Virginia law requires that ballot issues be properly advertised in a community’s newspaper of record — in this case, The Winchester Star — on a weekly basis beginning at least three weeks before an election.
Roya Milotte, chief organizer of a petition drive that led to the School Board referendum being placed on the Nov. 5 ballot, has been informed by the Winchester Circuit Court Clerk’s Office that she is responsible for paying for the newspaper ads because she filed the petition with the court, though the Clerk’s Office is responsible for placing the ads. Some officials, however, believe the Clerk’s Office is responsible for paying for the ads.
Milotte, who paid about $225 of her own money to file the petition, said on Monday she cannot afford the $782.20 cost of publishing the notice in The Star three times starting Oct. 15, and she is not certain of the legality of seeking contributions from other people to pay the amount.
Even if the notice is published, the referendum’s fate might be in jeopardy because of how the notice is worded, according to State Board of Elections information.

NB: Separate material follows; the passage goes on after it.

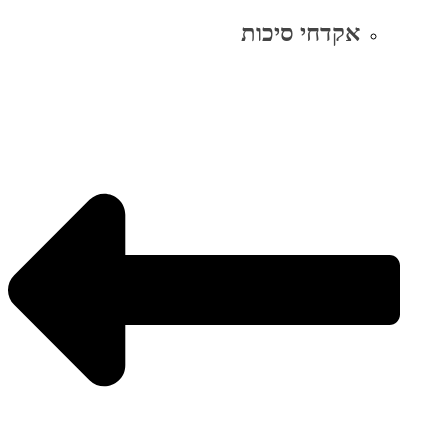
אקדחי סיכות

The notice submitted for publication in The Star by the Clerk’s Office is a copy of the July order issued by Winchester Circuit Court Judge Alexander Iden authorizing that the referendum appear on the Nov. 5 ballot. It is labeled “Roya Dawn Milotte, Petitioner vs. School Board — Winchester City.”
Winchester Voter Registrar Elizabeth Martin said the notice should not be presented as a legal dispute between two parties, but rather as public information for the city’s registered voters. And, based on her understanding of the law, the Clerk’s Office should pay for the ads.
“Don’t treat it like somebody’s personal lawsuit or divorce,” said Martin, who provided The Star with a referendum notice published in 1992 in Bristol that uses state-approved wording. It is labeled “Order of Publication” and is comprised of a single sentence that describes the referendum and tells voters when it will be on the ballot.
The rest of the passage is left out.